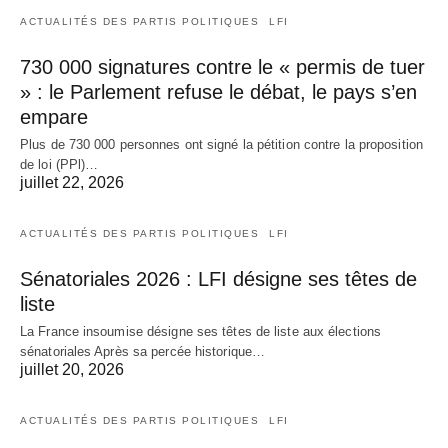
ACTUALITÉS DES PARTIS POLITIQUES
LFI
730 000 signatures contre le « permis de tuer
» : le Parlement refuse le débat, le pays s’en
empare
Plus de 730 000 personnes ont signé la pétition contre la proposition
de loi (PPl)…
juillet 22, 2026
ACTUALITÉS DES PARTIS POLITIQUES
LFI
Sénatoriales 2026 : LFI désigne ses têtes de
liste
La France insoumise désigne ses têtes de liste aux élections
sénatoriales Après sa percée historique…
juillet 20, 2026
ACTUALITÉS DES PARTIS POLITIQUES
LFI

> **The problem**:
Reproduce every entry above exactly, and omit the pictures.

> **Exercise output**:
ACTUALITÉS DES PARTIS POLITIQUES
LFI
730 000 signatures contre le « permis de tuer
» : le Parlement refuse le débat, le pays s’en
empare
Plus de 730 000 personnes ont signé la pétition contre la proposition
de loi (PPl)…
juillet 22, 2026
ACTUALITÉS DES PARTIS POLITIQUES
LFI
Sénatoriales 2026 : LFI désigne ses têtes de
liste
La France insoumise désigne ses têtes de liste aux élections
sénatoriales Après sa percée historique…
juillet 20, 2026
ACTUALITÉS DES PARTIS POLITIQUES
LFI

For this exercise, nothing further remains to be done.